◆ Your objective ◆
Copy nothing but the line with "Annotate this image: element" and the lines that follow it to the end of the entries below, and keep the pictures out.

[Items from a data source]
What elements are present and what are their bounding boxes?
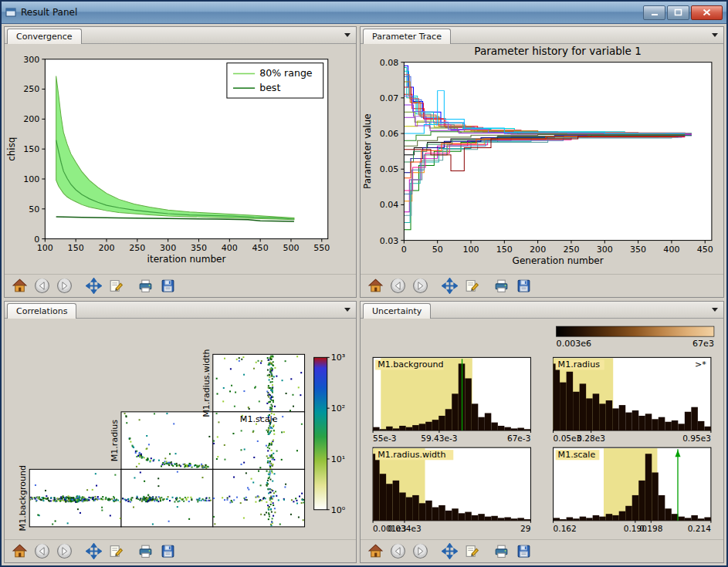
edit-button[interactable] — [461, 276, 483, 295]
correlations-figure: M1.radius.widthM1.radiusM1.backgroundM1.… — [5, 319, 356, 539]
svg-text:0.06: 0.06 — [380, 129, 399, 139]
svg-text:0.07: 0.07 — [380, 93, 399, 103]
save-button[interactable] — [157, 276, 179, 295]
tab-convergence[interactable]: Convergence — [7, 29, 82, 44]
convergence-tabbar: Convergence — [5, 27, 356, 44]
tab-list-dropdown-icon[interactable] — [344, 33, 350, 37]
tab-uncertainty[interactable]: Uncertainty — [363, 303, 431, 319]
save-button[interactable] — [513, 276, 535, 295]
svg-text:200: 200 — [23, 114, 39, 124]
home-icon — [12, 543, 28, 559]
close-button[interactable] — [691, 5, 723, 20]
svg-text:300: 300 — [160, 243, 176, 253]
svg-text:200: 200 — [98, 243, 114, 253]
print-button[interactable] — [490, 276, 513, 295]
save-button[interactable] — [157, 542, 179, 561]
pan-button[interactable] — [83, 276, 105, 295]
svg-text:100: 100 — [23, 174, 39, 184]
legend-label: 80% range — [259, 68, 312, 79]
svg-text:29: 29 — [520, 524, 530, 533]
pan-button[interactable] — [83, 542, 105, 561]
back-button[interactable] — [31, 276, 53, 295]
correlation-axis-label: M1.background — [18, 465, 28, 532]
uncertainty-chart: 0.003e667e3M1.background55e-359.43e-367e… — [361, 319, 723, 539]
correlations-chart: M1.radius.widthM1.radiusM1.backgroundM1.… — [5, 319, 356, 539]
save-icon — [516, 278, 532, 294]
convergence-xlabel: iteration number — [147, 254, 226, 265]
window-controls — [642, 5, 723, 20]
home-button[interactable] — [8, 542, 31, 561]
tab-correlations[interactable]: Correlations — [7, 303, 76, 319]
edit-button[interactable] — [461, 542, 483, 561]
tab-parameter-trace[interactable]: Parameter Trace — [363, 29, 451, 44]
edit-button[interactable] — [105, 276, 127, 295]
print-icon — [493, 543, 510, 559]
svg-text:350: 350 — [630, 245, 646, 255]
svg-text:0.034e3: 0.034e3 — [388, 524, 421, 533]
trace-toolbar — [361, 274, 723, 297]
svg-text:400: 400 — [663, 245, 679, 255]
forward-icon — [412, 543, 428, 559]
svg-text:67e3: 67e3 — [692, 339, 714, 349]
back-button[interactable] — [387, 542, 409, 561]
uncertainty-toolbar — [361, 539, 723, 562]
forward-button[interactable] — [409, 276, 432, 295]
svg-text:0.214: 0.214 — [688, 524, 712, 533]
svg-text:250: 250 — [129, 243, 145, 253]
maximize-button[interactable] — [667, 5, 689, 20]
tab-list-dropdown-icon[interactable] — [344, 308, 350, 312]
uncertainty-colorbar — [557, 326, 714, 336]
edit-icon — [464, 543, 480, 559]
home-button[interactable] — [364, 276, 387, 295]
print-button[interactable] — [134, 276, 157, 295]
tab-list-dropdown-icon[interactable] — [712, 308, 718, 312]
best-value-marker: >* — [695, 359, 706, 370]
histogram-title: M1.radius — [558, 359, 601, 370]
back-icon — [34, 278, 50, 294]
svg-text:0.003e6: 0.003e6 — [557, 339, 592, 349]
window-title: Result Panel — [21, 7, 77, 18]
histogram-title: M1.radius.width — [378, 450, 445, 460]
pan-button[interactable] — [438, 542, 461, 561]
svg-text:550: 550 — [313, 243, 330, 253]
tab-list-dropdown-icon[interactable] — [712, 33, 718, 37]
forward-button[interactable] — [53, 542, 76, 561]
svg-text:0.04: 0.04 — [380, 200, 399, 210]
edit-icon — [108, 543, 124, 559]
forward-icon — [56, 543, 73, 559]
minimize-icon — [651, 9, 659, 16]
svg-text:67e-3: 67e-3 — [507, 434, 530, 443]
svg-text:0.95e3: 0.95e3 — [682, 434, 711, 443]
correlation-axis-label: M1.radius.width — [201, 349, 212, 417]
forward-button[interactable] — [409, 542, 432, 561]
panel-grid: Convergence 0501001502002503001001502002… — [2, 24, 726, 565]
correlations-toolbar — [5, 539, 356, 562]
correlation-axis-label: M1.scale — [240, 414, 278, 424]
uncertainty-tabbar: Uncertainty — [361, 302, 723, 319]
svg-text:0.08: 0.08 — [380, 58, 399, 68]
titlebar[interactable]: Result Panel — [2, 2, 726, 24]
svg-text:10³: 10³ — [331, 353, 346, 363]
save-button[interactable] — [513, 542, 535, 561]
print-button[interactable] — [490, 542, 513, 561]
pan-icon — [442, 278, 458, 294]
back-button[interactable] — [31, 542, 53, 561]
print-button[interactable] — [134, 542, 157, 561]
svg-text:100: 100 — [37, 243, 53, 253]
panel-convergence: Convergence 0501001502002503001001502002… — [4, 26, 357, 298]
home-button[interactable] — [364, 542, 387, 561]
trace-xlabel: Generation number — [513, 255, 604, 266]
edit-button[interactable] — [105, 542, 127, 561]
edit-icon — [108, 278, 124, 294]
svg-text:200: 200 — [530, 245, 546, 255]
correlation-colorbar — [314, 357, 327, 509]
home-button[interactable] — [8, 276, 31, 295]
pan-button[interactable] — [438, 276, 461, 295]
forward-button[interactable] — [53, 276, 76, 295]
svg-text:300: 300 — [23, 55, 39, 65]
back-button[interactable] — [387, 276, 409, 295]
minimize-button[interactable] — [643, 5, 665, 20]
svg-text:0.28e3: 0.28e3 — [577, 434, 605, 443]
svg-text:0.162: 0.162 — [554, 524, 577, 533]
home-icon — [367, 278, 384, 294]
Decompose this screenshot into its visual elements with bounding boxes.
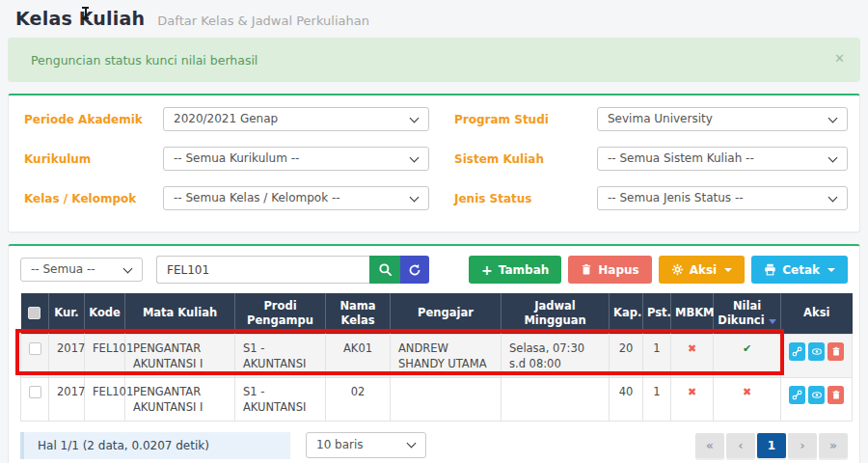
search-icon — [378, 262, 393, 277]
pst-cell: 1 — [643, 377, 671, 421]
sistem-kuliah-value: -- Semua Sistem Kuliah -- — [608, 151, 754, 165]
col-aksi: Aksi — [781, 293, 853, 334]
column-filter-select[interactable]: -- Semua -- — [20, 258, 143, 282]
page: Kelas Kuliah Daftar Kelas & Jadwal Perku… — [0, 0, 868, 463]
col-nilai-dikunci[interactable]: Nilai Dikunci — [714, 293, 781, 334]
column-filter-value: -- Semua -- — [31, 262, 95, 276]
select-all-checkbox[interactable] — [28, 307, 41, 319]
program-studi-select[interactable]: Sevima University — [597, 107, 848, 131]
trash-icon — [581, 263, 592, 276]
col-kap: Kap. — [610, 293, 643, 334]
next-page-button[interactable]: › — [788, 433, 817, 458]
refresh-button[interactable] — [400, 256, 429, 284]
rows-per-page-select[interactable]: 10 baris — [306, 432, 426, 458]
sort-desc-icon — [769, 319, 776, 324]
col-kode: Kode — [85, 293, 125, 334]
jadwal-cell — [502, 377, 610, 421]
page-title: Kelas Kuliah — [15, 8, 145, 29]
select-all-cell — [21, 293, 49, 334]
nilai-dikunci-cell: ✖ — [714, 377, 781, 421]
caret-down-icon — [827, 268, 835, 272]
caret-down-icon — [724, 268, 732, 272]
chevron-down-icon — [828, 193, 838, 203]
link-icon — [792, 346, 802, 357]
aksi-cell — [781, 377, 853, 421]
kurikulum-label: Kurikulum — [24, 152, 163, 166]
table-panel: -- Semua -- +Tambah Hapus Aksi — [8, 244, 860, 463]
nama-kelas-cell: 02 — [326, 377, 391, 421]
filter-panel: Periode Akademik 2020/2021 Genap Program… — [8, 94, 860, 232]
kurikulum-value: -- Semua Kurikulum -- — [174, 151, 299, 165]
col-jadwal-mingguan: Jadwal Mingguan — [502, 293, 610, 334]
sistem-kuliah-label: Sistem Kuliah — [454, 152, 597, 166]
link-icon — [792, 390, 802, 400]
link-button[interactable] — [789, 342, 805, 361]
row-select-cell — [21, 377, 49, 421]
chevron-down-icon — [123, 264, 133, 274]
program-studi-value: Sevima University — [608, 112, 713, 125]
hapus-button[interactable]: Hapus — [568, 256, 651, 284]
col-prodi-pengampu: Prodi Pengampu — [235, 293, 326, 334]
page-subtitle: Daftar Kelas & Jadwal Perkuliahan — [157, 14, 369, 28]
printer-icon — [764, 263, 776, 276]
nilai-dikunci-cell: ✔ — [714, 334, 781, 377]
kode-cell: FEL101 — [85, 334, 125, 377]
page-header: Kelas Kuliah Daftar Kelas & Jadwal Perku… — [8, 4, 860, 29]
page-1-button[interactable]: 1 — [757, 433, 786, 458]
search-input[interactable] — [156, 256, 369, 284]
search-button[interactable] — [369, 256, 400, 284]
rows-per-page-value: 10 baris — [316, 438, 364, 451]
delete-button[interactable] — [827, 342, 844, 361]
sistem-kuliah-select[interactable]: -- Semua Sistem Kuliah -- — [597, 147, 848, 171]
search-group — [156, 256, 429, 284]
delete-button[interactable] — [827, 386, 844, 404]
row-checkbox[interactable] — [29, 342, 41, 355]
prev-page-button[interactable]: ‹ — [726, 433, 755, 458]
aksi-button[interactable]: Aksi — [659, 256, 746, 284]
jenis-status-value: -- Semua Jenis Status -- — [608, 191, 744, 204]
view-button[interactable] — [808, 386, 825, 404]
periode-akademik-select[interactable]: 2020/2021 Genap — [163, 107, 429, 131]
link-button[interactable] — [789, 386, 805, 404]
last-page-button[interactable]: » — [819, 433, 848, 458]
prodi-cell: S1 - AKUNTANSI — [235, 377, 326, 421]
hapus-label: Hapus — [598, 263, 638, 277]
table-header-row: Kur. Kode Mata Kuliah Prodi Pengampu Nam… — [21, 293, 853, 334]
kode-cell: FEL101 — [85, 377, 125, 421]
first-page-button[interactable]: « — [695, 433, 724, 458]
view-button[interactable] — [808, 342, 825, 361]
col-mata-kuliah: Mata Kuliah — [125, 293, 235, 334]
toolbar-actions: +Tambah Hapus Aksi Cetak — [469, 256, 848, 284]
chevron-down-icon — [410, 114, 420, 123]
periode-akademik-value: 2020/2021 Genap — [174, 112, 278, 125]
jadwal-cell: Selasa, 07:30 s.d 08:00 — [502, 334, 610, 377]
periode-akademik-label: Periode Akademik — [24, 113, 163, 126]
kurikulum-select[interactable]: -- Semua Kurikulum -- — [163, 147, 429, 171]
table-footer: Hal 1/1 (2 data, 0.0207 detik) 10 baris … — [20, 432, 848, 459]
mata-kuliah-cell: PENGANTAR AKUNTANSI I — [125, 377, 235, 421]
filter-row-3: Kelas / Kelompok -- Semua Kelas / Kelomp… — [24, 186, 850, 210]
cross-icon: ✖ — [743, 386, 751, 398]
table-toolbar: -- Semua -- +Tambah Hapus Aksi — [20, 256, 848, 284]
filter-row-2: Kurikulum -- Semua Kurikulum -- Sistem K… — [24, 147, 850, 171]
program-studi-label: Program Studi — [454, 113, 597, 126]
chevron-down-icon — [410, 153, 420, 163]
pst-cell: 1 — [643, 334, 671, 377]
table-row: 2017 FEL101 PENGANTAR AKUNTANSI I S1 - A… — [21, 377, 853, 421]
chevron-down-icon — [407, 439, 417, 449]
alert-message: Penguncian status kunci nilai berhasil — [31, 53, 258, 68]
trash-icon — [831, 346, 841, 357]
cetak-button[interactable]: Cetak — [751, 256, 848, 284]
tambah-button[interactable]: +Tambah — [469, 256, 561, 284]
refresh-icon — [408, 263, 421, 277]
jenis-status-select[interactable]: -- Semua Jenis Status -- — [597, 186, 848, 210]
chevron-down-icon — [410, 193, 420, 203]
col-mbkm: MBKM — [671, 293, 714, 334]
row-checkbox[interactable] — [29, 386, 41, 398]
mata-kuliah-cell: PENGANTAR AKUNTANSI I — [125, 334, 235, 377]
nama-kelas-cell: AK01 — [326, 334, 391, 377]
aksi-cell — [781, 334, 853, 377]
close-icon[interactable]: ✕ — [834, 51, 845, 66]
kelas-kelompok-select[interactable]: -- Semua Kelas / Kelompok -- — [163, 186, 429, 210]
table-wrapper: Kur. Kode Mata Kuliah Prodi Pengampu Nam… — [20, 293, 848, 422]
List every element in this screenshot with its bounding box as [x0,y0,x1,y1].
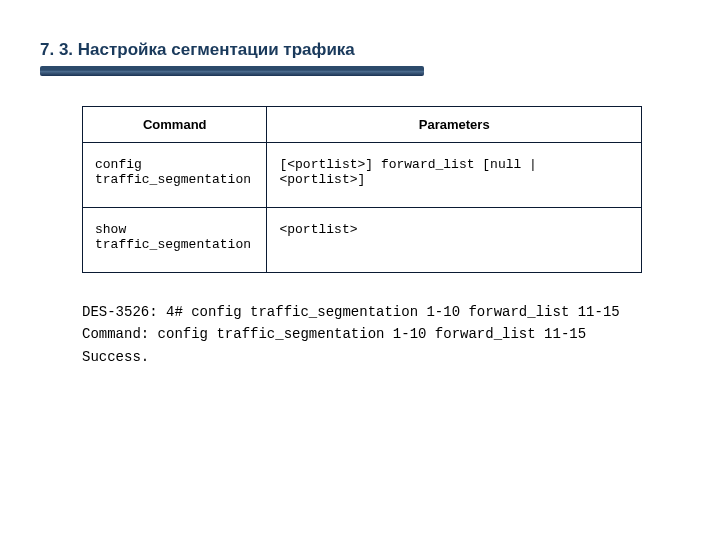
command-table: Command Parameters config traffic_segmen… [82,106,642,273]
terminal-output: DES-3526: 4# config traffic_segmentation… [82,301,680,368]
terminal-line: DES-3526: 4# config traffic_segmentation… [82,301,680,323]
table-header-command: Command [83,107,267,143]
terminal-line: Command: config traffic_segmentation 1-1… [82,323,680,345]
section-heading-wrap: 7. 3. Настройка сегментации трафика [40,40,680,76]
table-row: show traffic_segmentation <portlist> [83,208,642,273]
section-heading: 7. 3. Настройка сегментации трафика [40,40,680,60]
terminal-line: Success. [82,346,680,368]
heading-underline [40,66,424,76]
cell-parameters: <portlist> [267,208,642,273]
cell-command: config traffic_segmentation [83,143,267,208]
cell-parameters: [<portlist>] forward_list [null | <portl… [267,143,642,208]
table-row: config traffic_segmentation [<portlist>]… [83,143,642,208]
cell-command: show traffic_segmentation [83,208,267,273]
table-header-row: Command Parameters [83,107,642,143]
table-header-parameters: Parameters [267,107,642,143]
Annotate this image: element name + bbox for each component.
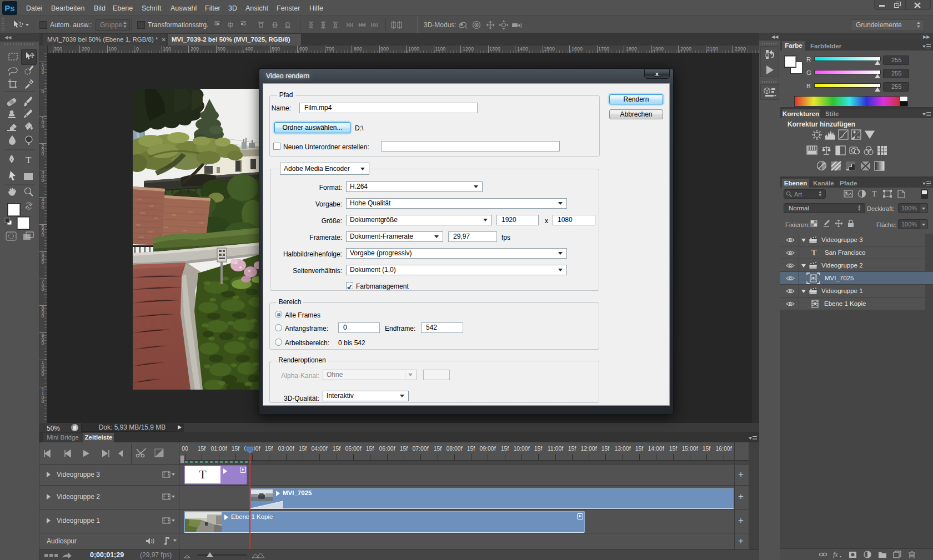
svg-text:fx: fx xyxy=(833,551,838,558)
svg-text:T: T xyxy=(872,190,877,198)
svg-text:T: T xyxy=(26,155,32,165)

◆ Output below ◆
Annotate this image: element name + bbox for each component.
svg-text:fx: fx xyxy=(833,551,838,558)
svg-text:T: T xyxy=(872,190,877,198)
svg-text:T: T xyxy=(26,155,32,165)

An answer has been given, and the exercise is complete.